▸ Provided records

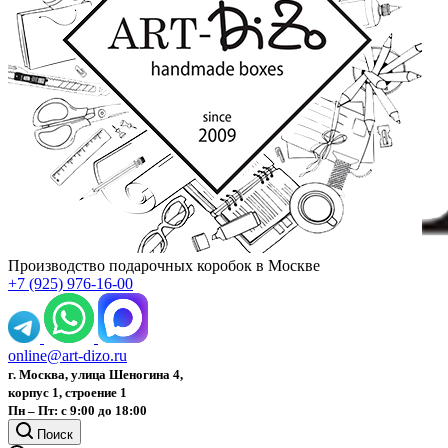
Производство подарочных коробок в Москве
+7 (925) 976-16-00
online@art-dizo.ru
г. Москва, улица Шеногина 4,
корпус 1, строение 1
Пн – Пт: с 9:00 до 18:00
Поиск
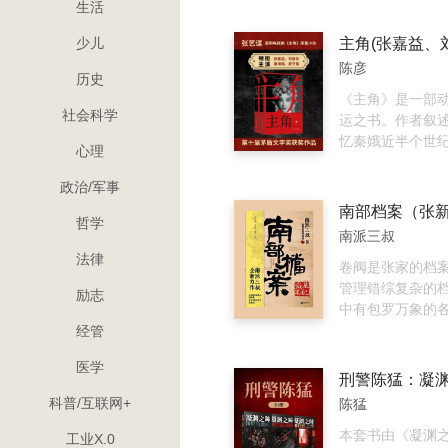
生活
生，选立皇储，
史的雍正继承大
少儿
窥见康熙大帝的
陈彦
预见力，以及该
历史
则断的谋略智慧
《主角》是一部
社会科学
运之书。作者叙
忆秦娥近半个世
心理
际遇、起废沉浮
及大历史的起起
政治/军事
杂关联。 其间各
哲学
型时代的命运遭
南派三叔
上。作者上承中
法律
思想流脉，于人
卷阀是张家的档
中，写出了千秋
管理错综复杂的
励志
而经由对一个人
中有包罗万象的
书写，让更多人
体坠落、地下洞
经管
他的笔下。 忆秦
尸，无法读取的
医学
的人生经历及其
据，无法判断用
为古典思想应世
建筑等等，几乎
科普/互联网+
陈猛
能的重要参照：
能的信息。 南洋
患、身心俱疲，
是一个收集真相
本套书由《凝渊之
工业X.0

▸ What you have to do
Restate the whole listing above exactly, please, omitting every image.

▸ Completed exercise
Производство подарочных коробок в Москве
+7 (925) 976-16-00
online@art-dizo.ru
г. Москва, улица Шеногина 4,
корпус 1, строение 1
Пн – Пт: с 9:00 до 18:00
Поиск
生活
生，选立皇储，
史的雍正继承大
少儿
窥见康熙大帝的
陈彦
预见力，以及该
历史
则断的谋略智慧
《主角》是一部
社会科学
运之书。作者叙
忆秦娥近半个世
心理
际遇、起废沉浮
及大历史的起起
政治/军事
杂关联。 其间各
哲学
型时代的命运遭
南派三叔
上。作者上承中
法律
思想流脉，于人
卷阀是张家的档
中，写出了千秋
管理错综复杂的
励志
而经由对一个人
中有包罗万象的
书写，让更多人
体坠落、地下洞
经管
他的笔下。 忆秦
尸，无法读取的
医学
的人生经历及其
据，无法判断用
为古典思想应世
建筑等等，几乎
科普/互联网+
陈猛
能的重要参照：
能的信息。 南洋
患、身心俱疲，
是一个收集真相
本套书由《凝渊之
工业X.0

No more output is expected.